1) There is nothing to make you feel tiny-tiny as looking a mountainous debt square in the face. That was how I started my month. Yikes. A simple series of calculations and phone calls and friendly advice led me to one conclusion - bury my head deep, deep, deep in the sand. Fortunately, since my debt is student loan oriented and not consumer, I can rid myself and my eventual heirs of this tremendous burden by the simple act of dying. After much consideration and checking of mortality rates, I have concluded, though I am not certain yet, that this may be my best option.
2) Tinyness rears its head again, but in a good way - I have a new hobby! This holiday season brought with it a dizzying array of backyard birdfeeders, field guides and even a snazzy new pair of Bushnell binoculars. Birds beware! I am watching you.

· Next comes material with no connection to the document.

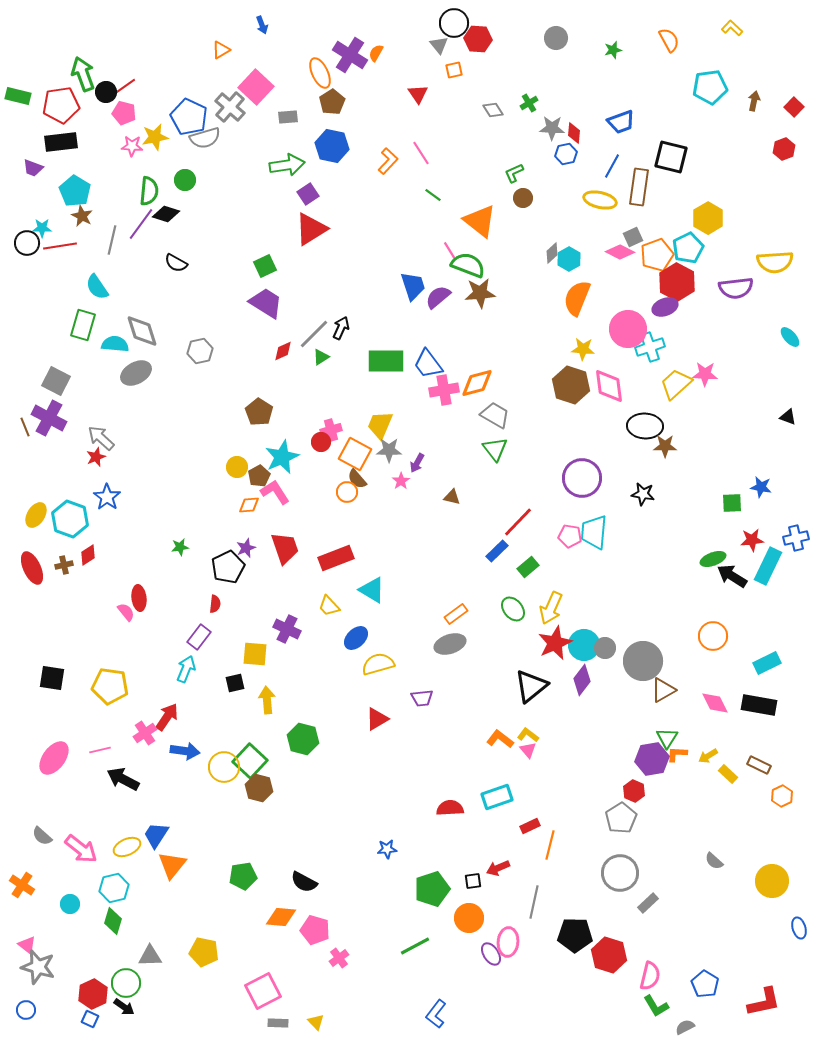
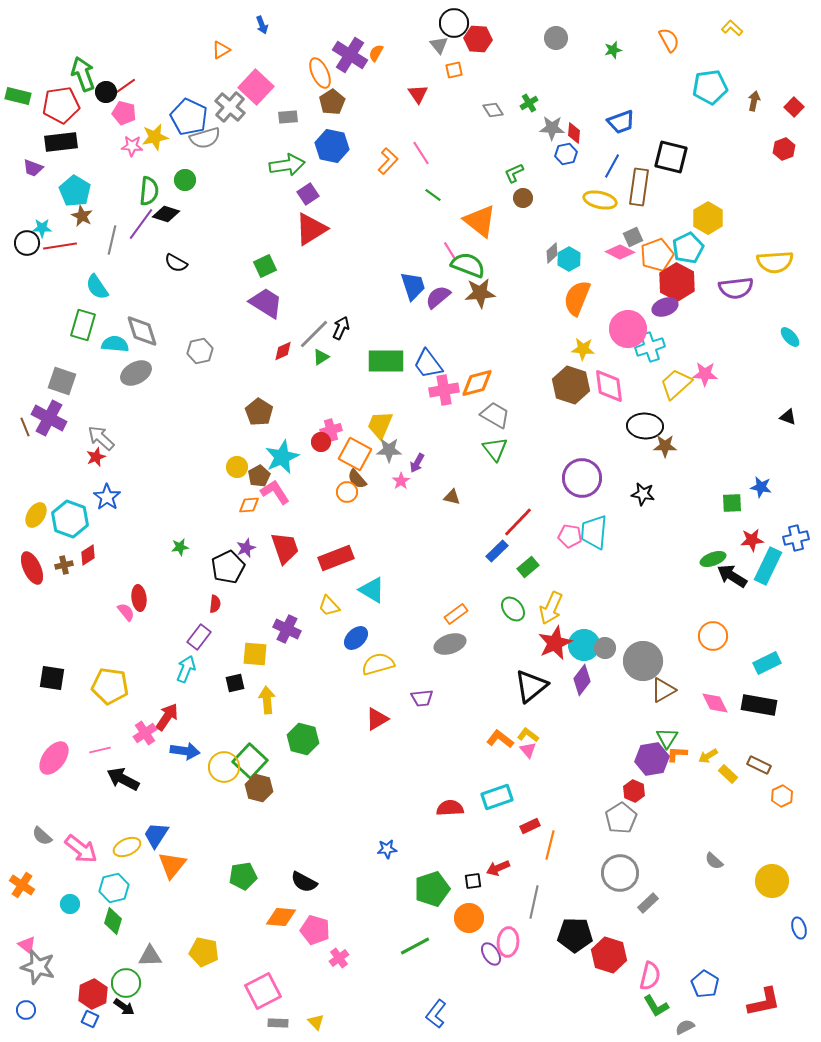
gray square at (56, 381): moved 6 px right; rotated 8 degrees counterclockwise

January is slow for birdwatching, but that has not stopped me from accumulating over 30 species to my brand-new life list. An auspicious beginiing, in my opinion. Birding is a new way to get small, an Franciscan exercise in humilty. You walk through the woods very slowly and listen very hard. When you hear or see some rustle or another, you stop and stand very still, binoculars in hand. A whole world of details starts to open and you notice the world differently. Seeing birds in the woods is a little like staring at one of those 3-D paintings; eventually, you just get it and a new way of seeing occurs to you. I have dreamt of thickets and birdshapes more nights than I can mention.
Highlights so far have been a very agitated Belted Kingfisher guarding his marshy hunting grounds from a juvenile Great Blue Heron, a Bald Eagle nest, two prehistoric-looking Pileated Woodpeckers on one tree, and the Cooper's Hawk who I saw in my yard every day for a week (I can only assume he was using my feeders as a fast food drive-thru).
3) Reading has not been going too well this month, as I have turned from a steady diet of novels to a steady diet of bird facts. However, one great occurence did take place and it also involves a tinyness of sorts. Life and age and debt and humility finally sychronized in my being to just that place where I can read Emily Dickinson. As a boisterous youth, I never understood her little flickers of imagination. I craved sweeping giants, avalanches of words, cascades of feeling. Fortunately, something has now clicked into place and I have a new literary crush - one who I have known for a long time, but never really appreciated before.
Also, I discovered that due to her use of common meter, almost all of Emily's poems can be sung to the tune of "Amazing Grace." Try it at parties and amaze your friends!!